Oleh karenanya, menurut Polin Pospos dan Nelson Malau, para tokoh atau kandidat tokoh Batak yang ada sekarang ini, baik di Jakarta maupun yang di Sumut sendiri, saatnya menjalin hubungan dan membuka diri untuk saling komunikasi dan saling koneksi melalui silaturahmi sosial maupun interaksi politik atau bisnis. Selain untuk menggalang kekompakan, juga untuk menghimpun potensi dan kekuatan.
"Sejatinya, kita Batak ini bisa bersatu dan menyatu atas azas 'Sitolu Sada' (tritunggal) yang mempersatukan semua perbedaan yang ada, bukannya baru bersatu setelah dipecah belah pihak kompeni di zaman Koloni Belanda. Kita harusnya kompak dan bersatu untuk menjadi panutan orang banyak, setidaknya sepertri yang dipesankan musafir atau misionaris Syubrandus van Rossum (Belanda) pada 1835 bahwa orang Batak adalah Sinar Terbit Matahari, dalam bukunya: Matahari Terbit di Balige ," ujar Polin mengisahkan salah satu pustakanya tentang literatur orang Batak.
Saat ini, sejumlah figur orang Batak yang dinilai berpotensi sebagai kandidat tokoh (sentral atau kharismatik dengan masing-masing potensi dan kapasitasnya) di masa mendatang (di luar para figur yang menjabat kepala daerah) adalah: Jend. (purn TNI) TB Silalahi, Jend. TNI Luhut Panjaitan, Sabam Sirait, Raja DL Sitorus, Dr RE Nainggolan MM, Dr SAE Nababan, Pdt Dr Bonar Napitupulu, Pdt Dr JR Hutauruk, Dr Polin LR Pospos, Capt. Anton Sihombing, Muchtar Pakpahan, Lundu Panjaitan SAH MH, Drs Rudolf M Pardede, Dr Ir Benny Pasaribu MSc, Humuntar Lumban Gaol, Sanggam SH Bakkara, Murphy Hutagalung, Agus P Pakpahan, Pande Radja Silalahi, Dr Ir Nurdin Tampubolon, Dr Ir Jongkers Tampubolon, Ir MPL Tobing, Sariaty Pardede, Drs Edward Simanjuntak, Samsul Sianturi, Ir Henry Hutabarat, Raja Pangihutan Sirait, dll.

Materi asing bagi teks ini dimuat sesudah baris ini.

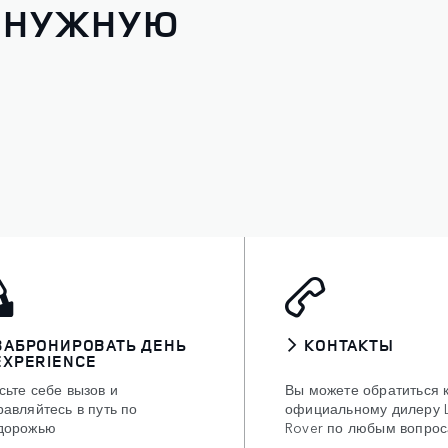
И НУЖНУЮ
ЗАБРОНИРОВАТЬ ДЕНЬ
КОНТАКТЫ
EXPERIENCE
сьте себе вызов и
Вы можете обратиться 
равляйтесь в путь по
официальному дилеру 
дорожью
Rover по любым вопро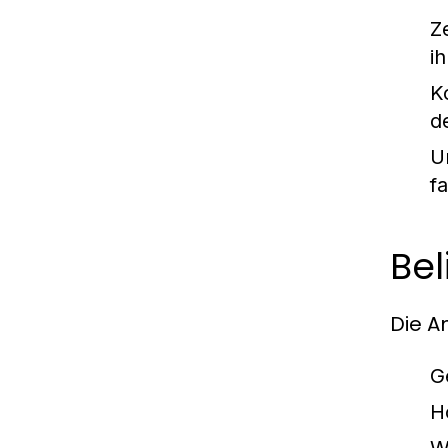
Ze
i
K
d
U
f
Bel
Die A
G
H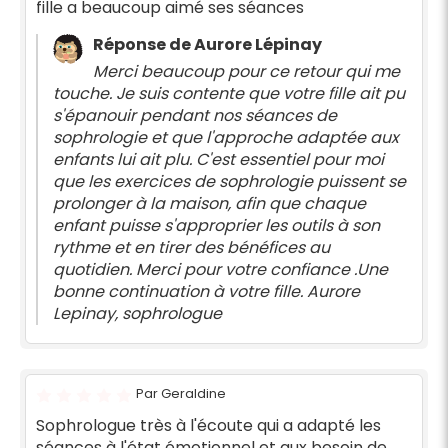
fille a beaucoup aimé ses séances
l'écoute pour les petits Loulous
Réponse de Aurore Lépinay
Merci beaucoup pour ce retour qui me
touche. Je suis contente que votre fille ait pu
s'épanouir pendant nos séances de
sophrologie et que l'approche adaptée aux
enfants lui ait plu. C'est essentiel pour moi
que les exercices de sophrologie puissent se
prolonger à la maison, afin que chaque
enfant puisse s'approprier les outils à son
rythme et en tirer des bénéfices au
quotidien. Merci pour votre confiance .Une
bonne continuation à votre fille. Aurore
Lepinay, sophrologue
Par Geraldine
Sophrologue très à l'écoute qui a adapté les
séances à l'état émotionnel et aux besoin de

Di kalangan generasi muda Batak antara lain: Drs Irianto Simbolon MM yang saat ini salah seorang Dirjen di Kemenakertrans Radjamin Sirait SE MBA, Parlindungan Purba SH MM, Ir GM Chandra Panggabean, Ir Leo Nababan, Maruarar Sirait, Effendi Simbolon, Sabar Ganda Sitorus, Roberto Lumban Gaol, Hariara Tambunan, dll.